Index with multiple replicas turned red when node with primary went down

Hi all,

I saw an unusual issue in our cluster where one of the indices configured with 1p:2r turned red when the node with primary shard went down. By the time I was checking the node was already back in cluster and the state went back to green.
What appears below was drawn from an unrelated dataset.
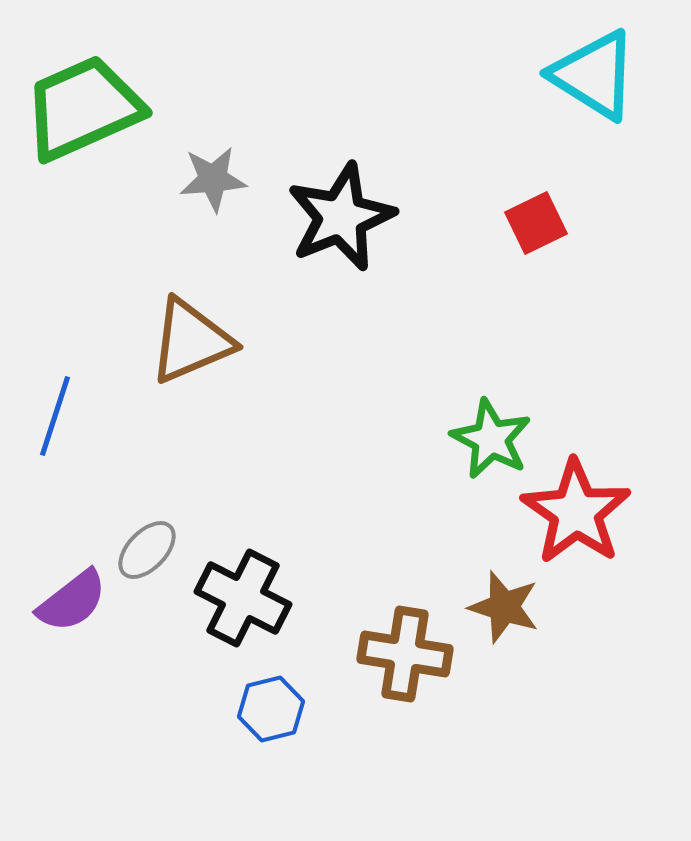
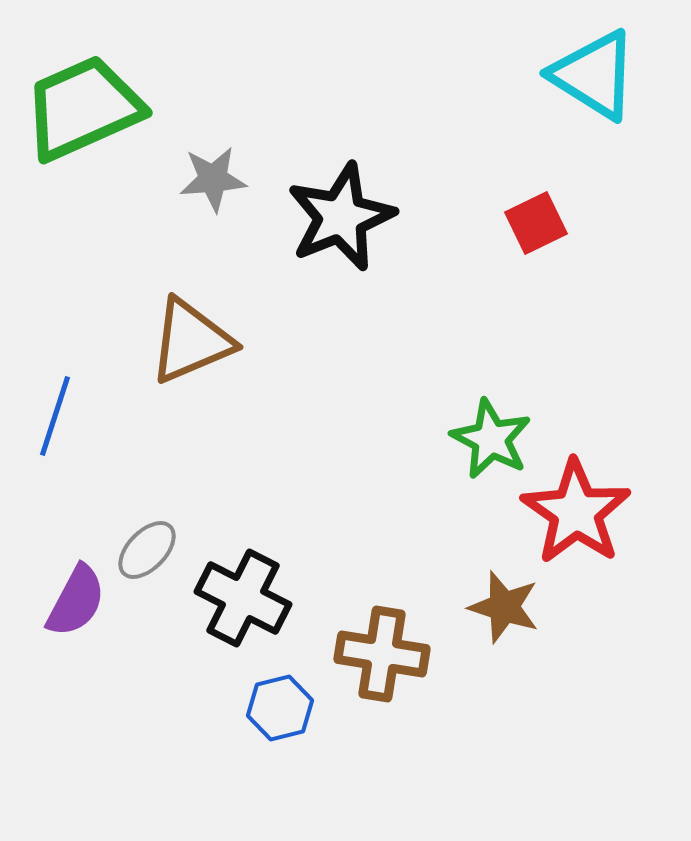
purple semicircle: moved 4 px right; rotated 24 degrees counterclockwise
brown cross: moved 23 px left
blue hexagon: moved 9 px right, 1 px up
The cluster remained red state for around 6-8 minutes at least and only turned green since the down node was back as far as I understand.

I have added the logs related to the index below (abc__events-2023.10.18). The problem looks to be starting around "2023-10-18T08:41:30,766".

Can anyone suggest any ideas or thoughts on why it went red while it should only be yellow with multiple replicas available on other nodes?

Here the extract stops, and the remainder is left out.